Matéria publicada no Jornal O Globo do dia 23 de outubro de 2013, assinada pelo repórter Claudio Nogueira.

3 comentários:

Ricardo disse...

Seria muito importante que a Erika treinasse desde o início com a seleção no ano que vem. No Mundial de 2010 ela e Iziane se apresentaram 48 horas antes da estreia do Mundial e foi terrível. Elas começaram no banco, perdemos da Coreia e não nos encontramos mais naquele competição. Se realmente não for possível a Erika pedir para se apresentar apenas na segunda metade da WNBA, que o Zanon e o Vanderlei aproveitem o período que ela estará no Brasil para reunir a seleção, mesmo que seja por um período mais curto, para que a nossa melhor atleta entenda a filosofia do novo treinador e se entrose com as novas meninas do grupo.

Anônimo disse...

Gostaria muito de ver a Erika ao lado de outras atletas cariocas para espantar de vez a ideia de que só em São Paulo forma talentos.
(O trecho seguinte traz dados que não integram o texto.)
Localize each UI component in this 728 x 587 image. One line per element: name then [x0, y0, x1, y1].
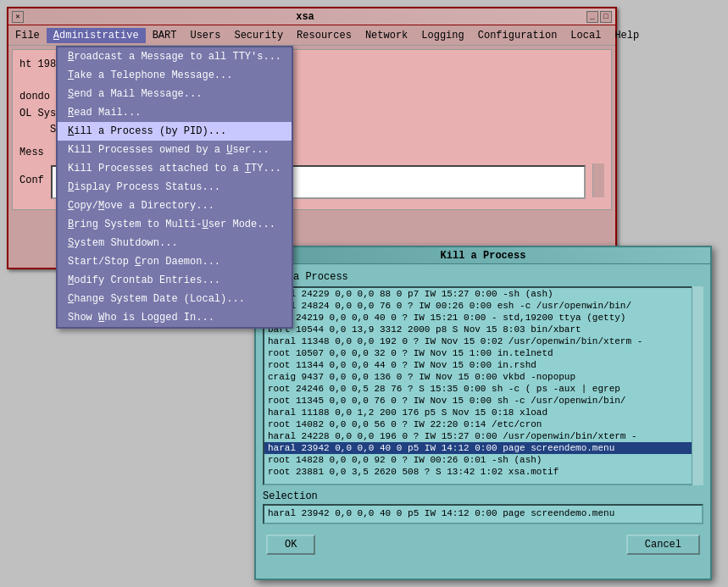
process-row[interactable]: haral 11188 0,0 1,2 200 176 p5 S Nov 15 … [264, 407, 702, 418]
process-row[interactable]: root 11344 0,0 0,0 44 0 ? IW Nov 15 0:00… [264, 359, 702, 371]
process-row[interactable]: root 14828 0,0 0,0 92 0 ? IW 00:26 0:01 … [264, 454, 702, 466]
menu-help[interactable]: Help [608, 28, 646, 43]
menu-bart[interactable]: BART [146, 28, 184, 43]
process-row[interactable]: haral 11348 0,0 0,0 192 0 ? IW Nov 15 0:… [264, 335, 702, 347]
process-row[interactable]: root 10507 0,0 0,0 32 0 ? IW Nov 15 1:00… [264, 347, 702, 359]
menu-shutdown[interactable]: System Shutdown... [58, 234, 292, 252]
main-window: ✕ xsa _ □ File Administrative BART Users… [7, 7, 617, 269]
maximize-button[interactable]: □ [600, 11, 612, 23]
menu-resources[interactable]: Resources [290, 28, 358, 43]
menu-kill-user[interactable]: Kill Processes owned by a User... [58, 141, 292, 159]
config-label: Conf [19, 174, 44, 186]
cancel-button[interactable]: Cancel [626, 534, 700, 555]
menu-kill-pid[interactable]: Kill a Process (by PID)... [58, 122, 292, 141]
menu-local[interactable]: Local [564, 28, 608, 43]
process-list-wrapper: haral 24229 0,0 0,0 88 0 p7 IW 15:27 0:0… [263, 286, 703, 485]
selection-box: haral 23942 0,0 0,0 40 0 p5 IW 14:12 0:0… [263, 504, 703, 524]
kill-dialog-title: Kill a Process [271, 250, 695, 262]
menu-kill-tty[interactable]: Kill Processes attached to a TTY... [58, 159, 292, 178]
process-list[interactable]: haral 24229 0,0 0,0 88 0 p7 IW 15:27 0:0… [263, 286, 703, 485]
dialog-buttons: OK Cancel [263, 534, 703, 555]
kill-dialog-content: Kill a Process haral 24229 0,0 0,0 88 0 … [256, 264, 710, 562]
menu-cron[interactable]: Start/Stop Cron Daemon... [58, 252, 292, 271]
ok-button[interactable]: OK [266, 534, 315, 555]
main-window-title: xsa [24, 11, 586, 23]
menu-security[interactable]: Security [227, 28, 290, 43]
message-label: Mess [19, 147, 44, 158]
main-title-bar: ✕ xsa _ □ [8, 8, 615, 25]
menu-broadcast[interactable]: Broadcast a Message to all TTY's... [58, 47, 292, 66]
kill-process-dialog: ✕ Kill a Process Kill a Process haral 24… [254, 246, 712, 580]
menu-who-logged[interactable]: Show Who is Logged In... [58, 308, 292, 327]
kill-section-label: Kill a Process [263, 271, 703, 283]
menu-read-mail[interactable]: Read Mail... [58, 103, 292, 122]
process-row[interactable]: root 14082 0,0 0,0 56 0 ? IW 22:20 0:14 … [264, 418, 702, 430]
menu-multi-user[interactable]: Bring System to Multi-User Mode... [58, 215, 292, 234]
process-row[interactable]: root 23881 0,0 3,5 2620 508 ? S 13:42 1:… [264, 466, 702, 478]
menu-telephone[interactable]: Take a Telephone Message... [58, 66, 292, 85]
menu-configuration[interactable]: Configuration [471, 28, 564, 43]
menu-administrative[interactable]: Administrative [47, 28, 146, 43]
process-row[interactable]: haral 24229 0,0 0,0 88 0 p7 IW 15:27 0:0… [264, 288, 702, 300]
process-row[interactable]: craig 9437 0,0 0,0 136 0 ? IW Nov 15 0:0… [264, 371, 702, 383]
process-row[interactable]: root 24246 0,0 0,5 28 76 ? S 15:35 0:00 … [264, 383, 702, 395]
close-button[interactable]: ✕ [12, 11, 24, 23]
menu-copy-dir[interactable]: Copy/Move a Directory... [58, 197, 292, 215]
selection-label: Selection [263, 490, 703, 502]
process-row[interactable]: bart 10544 0,0 13,9 3312 2000 p8 S Nov 1… [264, 324, 702, 335]
menu-network[interactable]: Network [358, 28, 414, 43]
menu-display-process[interactable]: Display Process Status... [58, 178, 292, 197]
menu-date[interactable]: Change System Date (Local)... [58, 290, 292, 308]
process-row[interactable]: haral 23942 0,0 0,0 40 0 p5 IW 14:12 0:0… [264, 442, 702, 454]
administrative-dropdown: Broadcast a Message to all TTY's... Take… [56, 46, 293, 329]
process-row[interactable]: haral 24824 0,0 0,0 76 0 ? IW 00:26 0:00… [264, 300, 702, 312]
minimize-button[interactable]: _ [586, 11, 598, 23]
process-row[interactable]: root 24219 0,0 0,0 40 0 ? IW 15:21 0:00 … [264, 312, 702, 324]
process-row[interactable]: haral 24228 0,0 0,0 196 0 ? IW 15:27 0:0… [264, 430, 702, 442]
config-scrollbar[interactable] [592, 163, 604, 197]
menu-crontab[interactable]: Modify Crontab Entries... [58, 271, 292, 290]
menu-mail-message[interactable]: Send a Mail Message... [58, 85, 292, 103]
menu-bar: File Administrative BART Users Security … [8, 25, 615, 46]
process-list-scrollbar[interactable] [692, 286, 703, 485]
menu-logging[interactable]: Logging [414, 28, 470, 43]
process-row[interactable]: root 11345 0,0 0,0 76 0 ? IW Nov 15 0:00… [264, 395, 702, 407]
menu-file[interactable]: File [8, 28, 47, 43]
kill-dialog-title-bar: ✕ Kill a Process [256, 247, 710, 264]
selection-value: haral 23942 0,0 0,0 40 0 p5 IW 14:12 0:0… [268, 508, 614, 518]
menu-users[interactable]: Users [183, 28, 227, 43]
Temos um grande número de atletas cariocas muito talentosas.

Armadoras: Ivana, Gigi e Camila Lacerda

Alas: Micaela, Joseane, Joice Coelho, Isabela Ramona, Raphaella e Thayná.

Pivôs: Erika, Clarissa, Karina Jacob, Andressa e Isabela Costa.

Temos atletas do Rio de Janeiro para formar uma equipe e ser campeã da LBF.

Anônimo disse...

A Erika disse que tem mais afinidade com as pivôs Nádia e Damiris. Quer dizer que com a também pivô Clarissa, que nasceu na mesma cidade que ela e foi formada nas mesmas escolinhas de base ela tem menos afinidade? Que estranho. Poque será?